10. The Flatiron Building Was Built Incredibly Fast
Once the foundation was set during construction, the floors went up at a rate of one floor per week. And once the steel frame was done, it only took four months to finish the building, which was completed in June 1902, with the building opening in November that year.
New Yorkers were relatively unfamiliar with steel cage construction when the Flatiron was built. The thinness of the building also added to the public’s trepidation, and there was a fear that the building could topple over. In response, the building was over-engineered, says Sonny. As proof, Sonny recounts RCN’s experience trying to bring cable into the building. They started with a 14-foot bit, drilling from the outside of the foundation, followed by a 16-foot bit, but it never broke through. Finally, a 20-foot bit made it through and the RCN engineer said it was the widest foundation he had ever seen on a building.
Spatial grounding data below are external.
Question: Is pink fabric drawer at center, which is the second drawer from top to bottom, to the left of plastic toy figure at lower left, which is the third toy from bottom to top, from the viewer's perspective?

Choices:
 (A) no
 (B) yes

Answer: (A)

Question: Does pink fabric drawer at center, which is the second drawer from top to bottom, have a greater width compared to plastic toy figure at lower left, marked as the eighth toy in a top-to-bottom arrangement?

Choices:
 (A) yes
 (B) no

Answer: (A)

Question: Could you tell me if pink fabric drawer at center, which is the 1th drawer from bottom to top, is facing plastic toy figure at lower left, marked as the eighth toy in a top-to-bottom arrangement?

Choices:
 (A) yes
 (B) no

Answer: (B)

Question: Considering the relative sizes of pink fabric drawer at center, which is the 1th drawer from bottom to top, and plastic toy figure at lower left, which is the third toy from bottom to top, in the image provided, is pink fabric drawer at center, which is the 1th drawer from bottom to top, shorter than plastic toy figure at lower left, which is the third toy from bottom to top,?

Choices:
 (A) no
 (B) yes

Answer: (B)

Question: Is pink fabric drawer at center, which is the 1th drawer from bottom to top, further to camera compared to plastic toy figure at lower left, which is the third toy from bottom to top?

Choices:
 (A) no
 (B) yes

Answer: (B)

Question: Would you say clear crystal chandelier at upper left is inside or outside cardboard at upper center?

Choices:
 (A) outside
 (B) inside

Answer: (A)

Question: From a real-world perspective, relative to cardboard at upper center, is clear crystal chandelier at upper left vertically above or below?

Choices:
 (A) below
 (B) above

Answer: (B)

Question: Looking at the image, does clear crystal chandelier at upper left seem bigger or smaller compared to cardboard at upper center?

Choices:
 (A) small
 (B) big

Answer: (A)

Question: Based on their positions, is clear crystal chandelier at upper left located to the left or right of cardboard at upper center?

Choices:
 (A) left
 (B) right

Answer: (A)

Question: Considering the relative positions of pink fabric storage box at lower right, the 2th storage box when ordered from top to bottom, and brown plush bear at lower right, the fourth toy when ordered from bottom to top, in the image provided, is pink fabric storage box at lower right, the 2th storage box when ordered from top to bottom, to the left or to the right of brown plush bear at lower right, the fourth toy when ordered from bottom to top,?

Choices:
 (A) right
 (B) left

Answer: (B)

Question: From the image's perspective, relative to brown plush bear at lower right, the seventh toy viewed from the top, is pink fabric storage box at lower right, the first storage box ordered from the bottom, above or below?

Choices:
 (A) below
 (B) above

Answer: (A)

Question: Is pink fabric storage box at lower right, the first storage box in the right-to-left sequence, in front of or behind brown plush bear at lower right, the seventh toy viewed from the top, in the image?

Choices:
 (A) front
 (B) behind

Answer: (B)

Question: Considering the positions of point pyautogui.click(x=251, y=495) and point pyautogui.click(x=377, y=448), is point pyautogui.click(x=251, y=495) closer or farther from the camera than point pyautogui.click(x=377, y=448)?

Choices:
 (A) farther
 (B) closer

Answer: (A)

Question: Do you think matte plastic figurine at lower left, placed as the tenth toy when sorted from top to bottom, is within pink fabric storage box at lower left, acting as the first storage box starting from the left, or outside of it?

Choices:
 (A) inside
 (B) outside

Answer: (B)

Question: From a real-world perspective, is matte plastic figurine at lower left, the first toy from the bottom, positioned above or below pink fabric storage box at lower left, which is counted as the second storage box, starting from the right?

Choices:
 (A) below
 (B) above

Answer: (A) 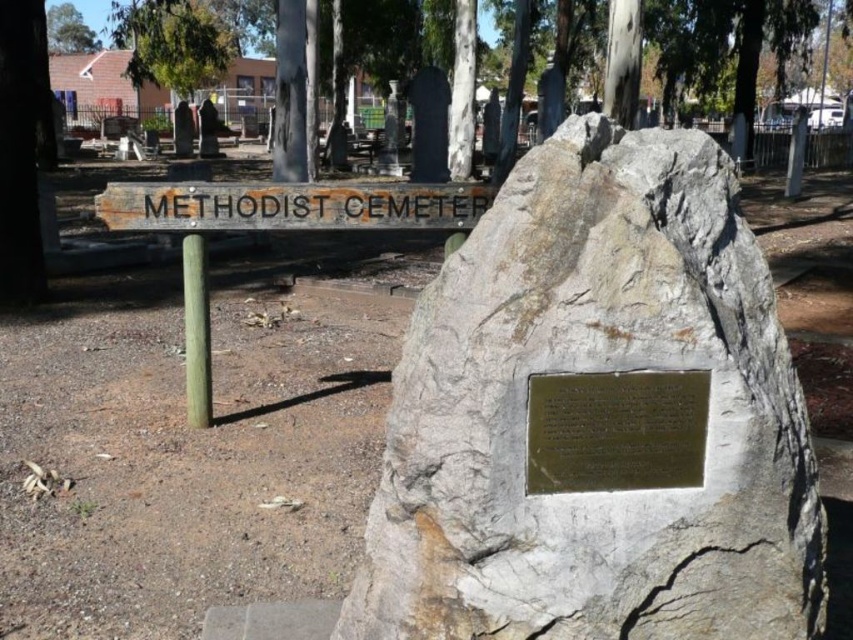 You are standing at the entrance of the Methodist Cemetery and want to locate the bronze plaque at center. According to the coordinates provided, where should you look to find it?

The bronze plaque at center is located at coordinates point (x=614, y=429).

You are a tour guide leading a group through the Methodist Cemetery. You want to point out both the gray stone boulder at center and the rusty wood sign at center to your visitors. Which object should you mention first if you want to start with the larger one?

The gray stone boulder at center is larger in size than the rusty wood sign at center, so you should mention the gray stone boulder at center first.

You are visiting the Methodist Cemetery and want to place a bouquet of flowers between the gray stone boulder at center and the green leafy tree at upper left. Based on their sizes, which object should you place the bouquet closer to?

The gray stone boulder at center is smaller than the green leafy tree at upper left, so you should place the bouquet closer to the gray stone boulder at center to ensure it is visible between them. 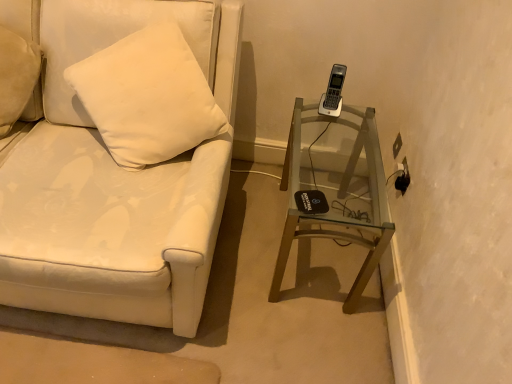 Question: From a real-world perspective, is white leather couch at left physically located above or below transparent glass table at lower right?

Choices:
 (A) above
 (B) below

Answer: (A)

Question: Based on their sizes in the image, would you say white leather couch at left is bigger or smaller than transparent glass table at lower right?

Choices:
 (A) big
 (B) small

Answer: (A)

Question: Considering the positions of point (4, 182) and point (354, 302), is point (4, 182) closer or farther from the camera than point (354, 302)?

Choices:
 (A) closer
 (B) farther

Answer: (A)

Question: In the image, is transparent glass table at lower right on the left side or the right side of white leather couch at left?

Choices:
 (A) left
 (B) right

Answer: (B)

Question: Is transparent glass table at lower right wider or thinner than white leather couch at left?

Choices:
 (A) thin
 (B) wide

Answer: (A)

Question: Considering the positions of point (297, 238) and point (143, 271), is point (297, 238) closer or farther from the camera than point (143, 271)?

Choices:
 (A) farther
 (B) closer

Answer: (A)

Question: Is transparent glass table at lower right inside the boundaries of white leather couch at left, or outside?

Choices:
 (A) outside
 (B) inside

Answer: (A) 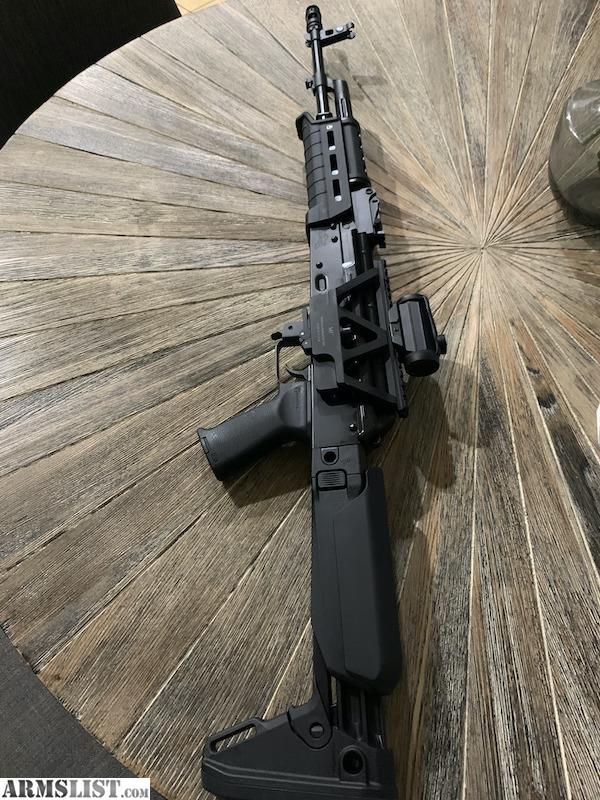 Find the location of a particular element. hook is located at coordinates (237, 730). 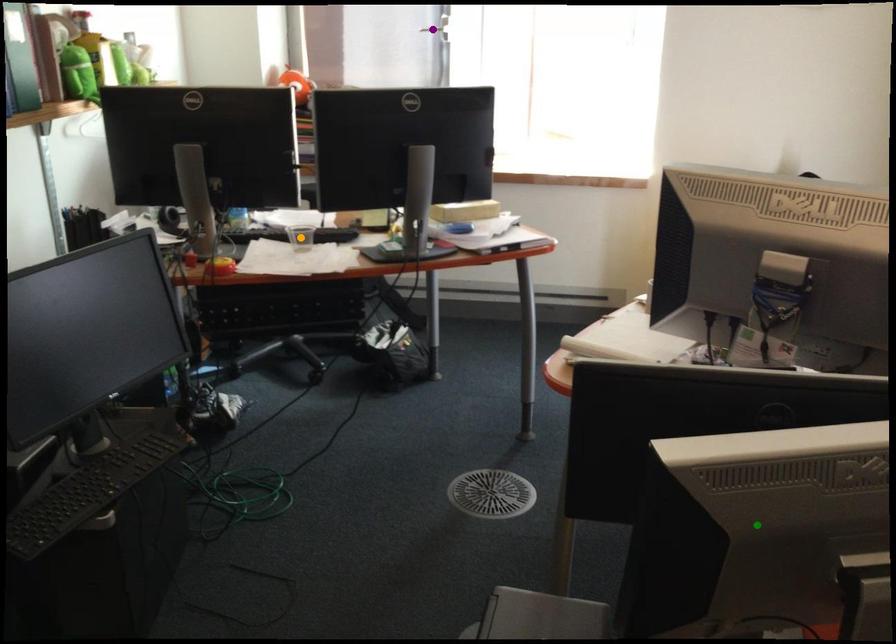 Order these from nearest to farthest:
orange point | green point | purple point

green point < orange point < purple point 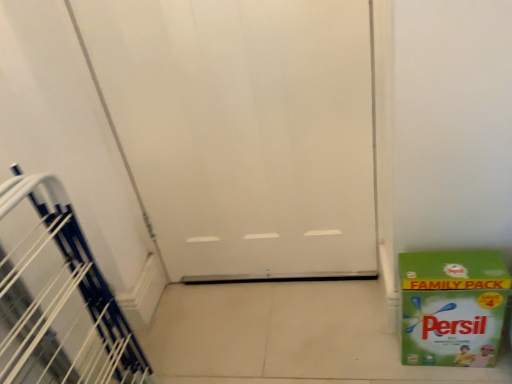 You are a GUI agent. You are given a task and a screenshot of the screen. Output one action in this format:
    pyautogui.click(x=<x>, y=<y>)
    Task: Click on the free space to the left of green paper box at lower right
    
    Given the screenshot: What is the action you would take?
    pyautogui.click(x=372, y=358) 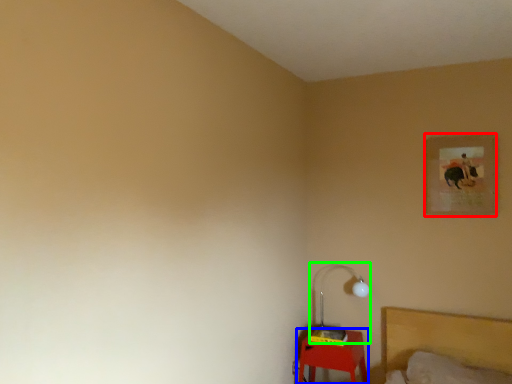 Question: Which object is the closest to the picture frame (highlighted by a red box)? Choose among these: furniture (highlighted by a blue box) or lamp (highlighted by a green box).

Choices:
 (A) furniture
 (B) lamp

Answer: (B) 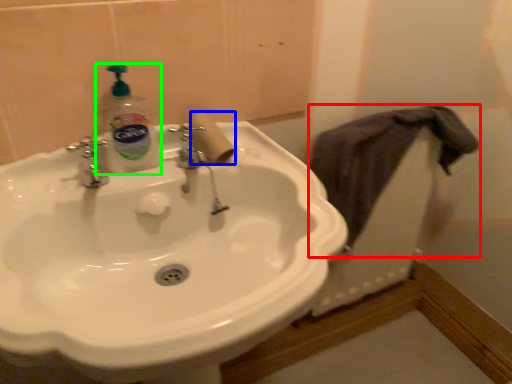 Question: Estimate the real-world distances between objects in this image. Which object is closer to bath towel (highlighted by a red box), toilet paper (highlighted by a blue box) or cleaning product (highlighted by a green box)?

Choices:
 (A) toilet paper
 (B) cleaning product

Answer: (A) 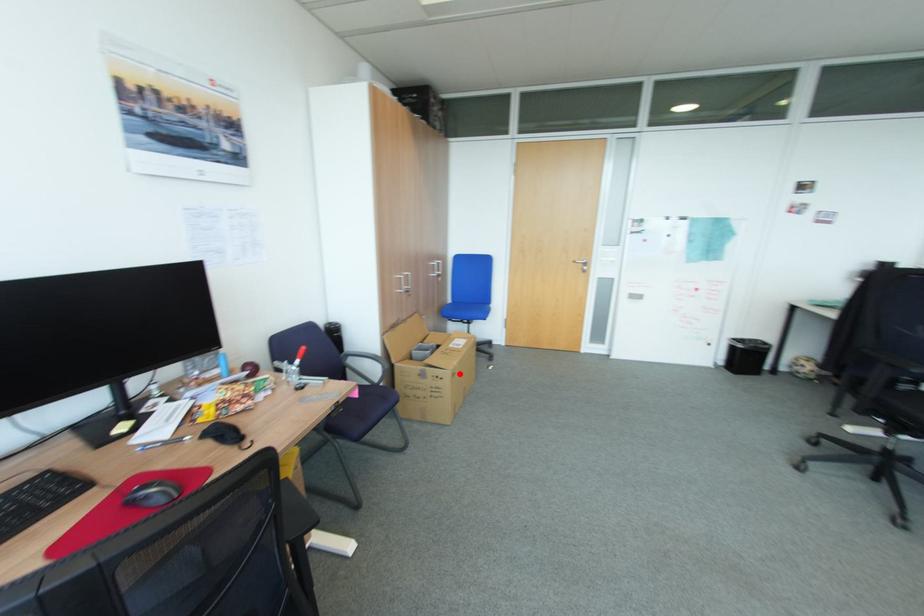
Although architectural critics were clearly horrified by the design, the public almost instantly fell in love – along with the modern artists and photographers of the time. Architectural Record thought it was awkward, and criticized a large number of windows. The New York Times called it a “monstrosity,” The New York Tribune described it as a “stingy piece of pie,” the Municipal Journal & Public Works called it “New York’s latest freak in the shape of sky scrapers” and the Municipal Art Society went as far to say it was “unfit to be in the Center of the City.”